**AIM OF THE EXERCISE:** Go to the line containing "समेत गरी बहर र बेबहरमा लेखिएका दुवैखाले गजल" in the records below and print it and every following line exactly, on through the line containing "सञ्चालन गराउनु भएकोमा", then stop.

(Items listed in a dataset)
········

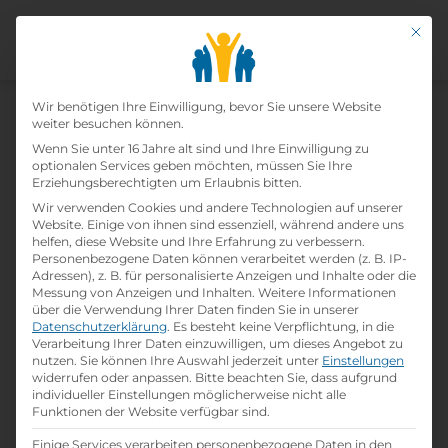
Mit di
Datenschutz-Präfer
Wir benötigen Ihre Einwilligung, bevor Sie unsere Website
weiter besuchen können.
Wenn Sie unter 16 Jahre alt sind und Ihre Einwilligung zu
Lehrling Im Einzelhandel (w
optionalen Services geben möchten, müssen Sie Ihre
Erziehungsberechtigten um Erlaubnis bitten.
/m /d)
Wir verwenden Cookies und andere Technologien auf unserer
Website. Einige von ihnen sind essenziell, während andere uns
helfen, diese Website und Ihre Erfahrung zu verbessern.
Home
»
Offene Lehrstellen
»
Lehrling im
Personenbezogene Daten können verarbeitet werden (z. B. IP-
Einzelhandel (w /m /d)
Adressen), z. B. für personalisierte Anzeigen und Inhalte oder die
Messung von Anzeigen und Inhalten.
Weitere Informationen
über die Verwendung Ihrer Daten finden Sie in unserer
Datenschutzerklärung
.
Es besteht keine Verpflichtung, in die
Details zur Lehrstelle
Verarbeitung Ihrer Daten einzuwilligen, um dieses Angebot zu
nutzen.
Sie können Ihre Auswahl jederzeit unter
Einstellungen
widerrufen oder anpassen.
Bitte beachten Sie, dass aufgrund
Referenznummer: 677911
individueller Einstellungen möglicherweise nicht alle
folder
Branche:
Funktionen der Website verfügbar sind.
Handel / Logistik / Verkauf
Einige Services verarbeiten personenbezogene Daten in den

········

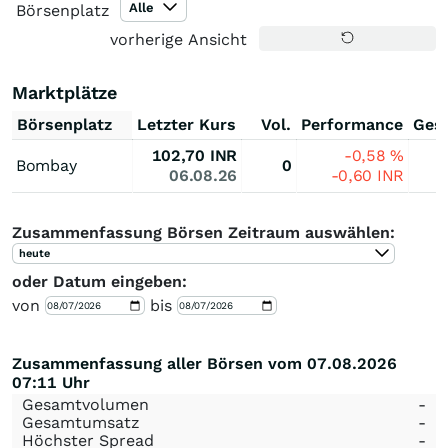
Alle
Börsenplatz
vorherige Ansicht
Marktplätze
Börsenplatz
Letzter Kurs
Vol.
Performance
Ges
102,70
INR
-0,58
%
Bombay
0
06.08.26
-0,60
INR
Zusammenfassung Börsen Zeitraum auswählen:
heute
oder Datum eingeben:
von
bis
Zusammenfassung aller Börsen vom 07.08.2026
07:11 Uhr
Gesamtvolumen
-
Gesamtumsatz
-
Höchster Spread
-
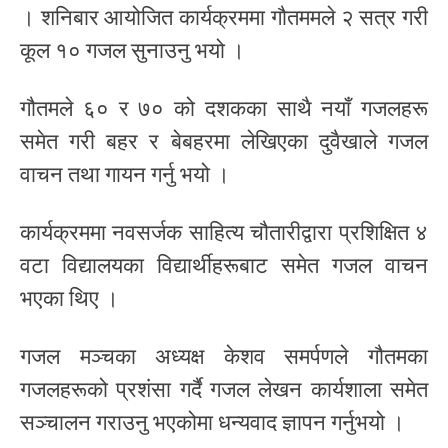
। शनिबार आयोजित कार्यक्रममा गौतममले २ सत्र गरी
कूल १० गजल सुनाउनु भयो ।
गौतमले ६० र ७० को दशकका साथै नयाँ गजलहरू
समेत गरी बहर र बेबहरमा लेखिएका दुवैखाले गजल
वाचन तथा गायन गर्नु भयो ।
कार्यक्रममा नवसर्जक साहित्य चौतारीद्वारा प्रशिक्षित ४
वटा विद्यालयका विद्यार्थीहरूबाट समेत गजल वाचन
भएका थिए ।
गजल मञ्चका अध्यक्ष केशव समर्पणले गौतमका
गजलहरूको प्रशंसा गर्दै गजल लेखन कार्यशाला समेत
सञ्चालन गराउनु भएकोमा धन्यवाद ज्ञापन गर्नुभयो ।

········

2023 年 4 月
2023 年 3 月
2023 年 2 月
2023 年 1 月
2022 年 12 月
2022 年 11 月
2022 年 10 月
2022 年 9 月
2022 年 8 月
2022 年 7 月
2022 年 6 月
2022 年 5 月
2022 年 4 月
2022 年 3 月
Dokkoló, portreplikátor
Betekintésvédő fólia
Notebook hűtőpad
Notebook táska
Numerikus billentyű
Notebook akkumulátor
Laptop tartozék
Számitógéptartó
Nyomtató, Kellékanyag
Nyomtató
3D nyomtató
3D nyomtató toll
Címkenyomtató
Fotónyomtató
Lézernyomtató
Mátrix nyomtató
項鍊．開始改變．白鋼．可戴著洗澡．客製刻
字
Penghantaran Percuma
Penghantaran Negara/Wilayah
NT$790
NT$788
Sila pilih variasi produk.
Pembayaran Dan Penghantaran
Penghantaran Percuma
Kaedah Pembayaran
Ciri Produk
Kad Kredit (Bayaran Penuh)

········

**OUTPUT FOR THIS EXERCISE:**
समेत गरी बहर र बेबहरमा लेखिएका दुवैखाले गजल
वाचन तथा गायन गर्नु भयो ।
कार्यक्रममा नवसर्जक साहित्य चौतारीद्वारा प्रशिक्षित ४
वटा विद्यालयका विद्यार्थीहरूबाट समेत गजल वाचन
भएका थिए ।
गजल मञ्चका अध्यक्ष केशव समर्पणले गौतमका
गजलहरूको प्रशंसा गर्दै गजल लेखन कार्यशाला समेत
सञ्चालन गराउनु भएकोमा धन्यवाद ज्ञापन गर्नुभयो ।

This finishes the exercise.